Mel Dodge returns to embody an experience well beyond childbirth in Elspeth Tilley’s Happiness is HRT. Confusion over the names of a street and a medical specialist ingeniously allows this woman to take a phone consultation – via a Bluetooth earpiece. A high-performing Project Manager beset with tragicomic symptoms of menopause, she is again unnamed but is married to Darren and has a friend-in-jeopardy called Evelyn Williams.

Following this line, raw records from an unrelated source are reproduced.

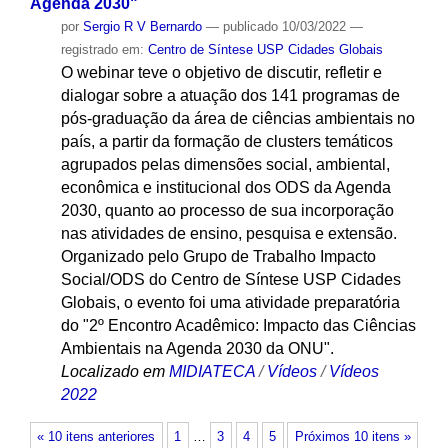
Agenda 2030"
por
Sergio R V Bernardo
—
publicado
10/03/2022
—
registrado em:
Centro de Síntese USP Cidades Globais
O webinar teve o objetivo de discutir, refletir e
dialogar sobre a atuação dos 141 programas de
pós-graduação da área de ciências ambientais no
país, a partir da formação de clusters temáticos
agrupados pelas dimensões social, ambiental,
econômica e institucional dos ODS da Agenda
2030, quanto ao processo de sua incorporação
nas atividades de ensino, pesquisa e extensão.
Organizado pelo Grupo de Trabalho Impacto
Social/ODS do Centro de Síntese USP Cidades
Globais, o evento foi uma atividade preparatória
do "2º Encontro Acadêmico: Impacto das Ciências
Ambientais na Agenda 2030 da ONU".
Localizado em
MIDIATECA
/
Vídeos
/
Vídeos
2022
« 10 itens anteriores
1
…
3
4
5
Próximos 10 itens »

In the process of sharing her mood swings, the shortfalls in providing effective women’s health are powerfully critiqued. In a performance that would give anyone hot flushes, Dodge is a force to be reckoned with. Yet there is joy in declaring you’re not going to take it any more – even though you will take HRT, despite the expense.

Stevie Hancox-Monk, in a dressing gown, has checked the letter box more than once since the start of the show and now there is something in it! In this delightful interlude – An Unexpected Delivery by Nī Dekkers-Reihana – they share the joy with the audience and raise an intriguing question about the origin of the word for what we are playing with (which some may see as a metaphor for joy).

Now we, in the audience, become Nī Dekkers-Reihana’s unnamed character’s visitor for “a big old debrief” over a cuppa, in Dunno by Stevie Greeks. What unfolds is a poignant sharing of an adult child’s visit to their farmer father. Anyone who is at any point of their te reo Māori journey will relate very strongly to this. Even if you are just increasingly aware of te reo’s resurgence, you will find it enlightening.

In Dekkers-Reihana’s exquisite recreation of the visit, the personal child-father relationship resonates to acknowledge the generational damage inflicted on tangata whenua, their reo and their mana. Beyond the fear and shame they feel, joy is restored in their beautifully rendered waiata.

With Joy, directors Kerryn Palmer and Sally Richards have presided over a profoundly insightful and engaging sextet of memorable encounters. As with many works in the festival – produced by Beth Barclay and Sally Richards – we can only hope they get to play seasons beyond these brief encounters.